Experience shows that often successful research work involves some improvisation. This is particularly true when one develops new methods. An example of the type of problems that can be encountered relates to efforts made by scientists in a particular institute to develop a simple method for measuring the concentrations of CH4 in rumen gases. The apparatus required frequent calibration with standard gas mixtures. These gases were contained in two small aerosol cans and were considered to be so valuable that they were kept in a safe. During the development work, all the gas in one can was used up and it became imperative to do something before the remaining standard gas in the other can was used up since the delivery of another can would take 6–8 months. This was done by partly evacuating an old N2 cylinder in the laboratory and carrying it to a nearby anaerobic digester on the institute farm where it was filled with CH4-containing gas. The cylinder was then taken back to the laboratory and “topped up” with nitrogen to about 10 atmospheres, resulting in some 7% CH4 in nitrogen. The accurate concentration of CH4 in this secondary standard was determined using the precious primary standard. The secondary standard was then used during the remainder of the study and for many months thereafter.

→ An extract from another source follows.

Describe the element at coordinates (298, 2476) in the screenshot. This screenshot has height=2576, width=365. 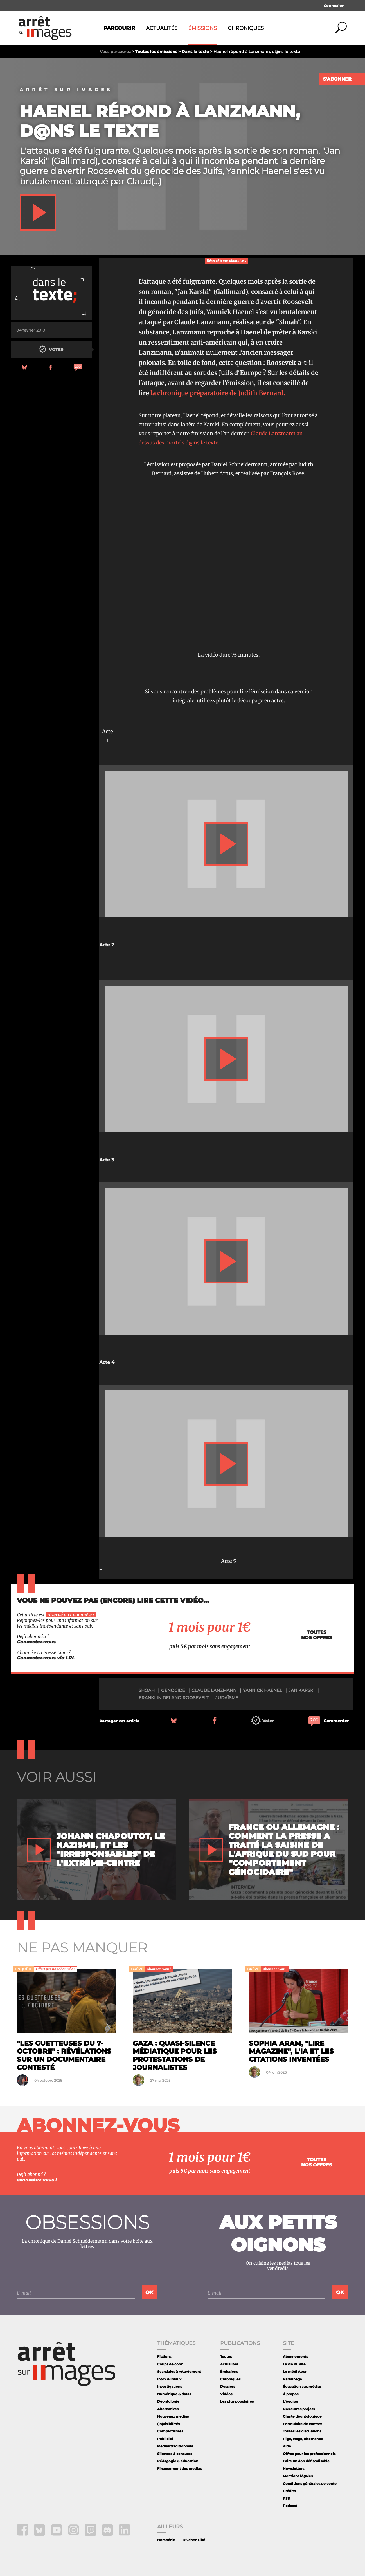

Local conditions are very important. For instance, anaerobic digesters are very common in some countries, and it is easy to obtain CH4 for the secondary standard. If there are no digesters, some other source of CH4 has to be found; even a simple chemical method (i.e. methane derived from aluminium carbide) may be suitable.

  1. (ii)

    Whole systems

With respect to calibration of whole systems such as respiration chambers, etc., to estimate the recovery of CH4 and check both the analyser and non-analyser components of the system, the preferred procedure is to introduce a gas of known CH4 concentration into the chamber over a minimum period of 6–8 h, and to determine its recovery downstream. Methane emission from the cylinder can be determined by a recording of cylinder weight loss over the test period and the CH4 concentration of the cylinder gas, whilst quantitative recovery of CH4 has to cover the period of time required for the concentration to return to baseline. Ideally, the recovery of CH4 should be within ±3% of added methane. If the results are outside this range, the test must be repeated, and if still unsatisfactory, individual components of the system should be isolated and checked for satisfactory function.

A direct method of calibration involves weighing the CH4 source and adding CH4 to the chamber. CH4 emission and analysis of outflow gas are continued until a measurable quantity of CH4 has been removed from the source. The source is then closed off, and analysis of outflow gas for CH4 content continued until outflow concentration returns to original background level.

An alternative to the burning of alcohol to produce CO2 can be simulated quite easily by acidifying a BaCO3 solution with dilute hydrochloric acid within the chamber. The generation of CO2 should be controlled by drip addition of the acid or by slow pumping of the acid to avoid massive fluctuations in CO2 content of the outflowing air.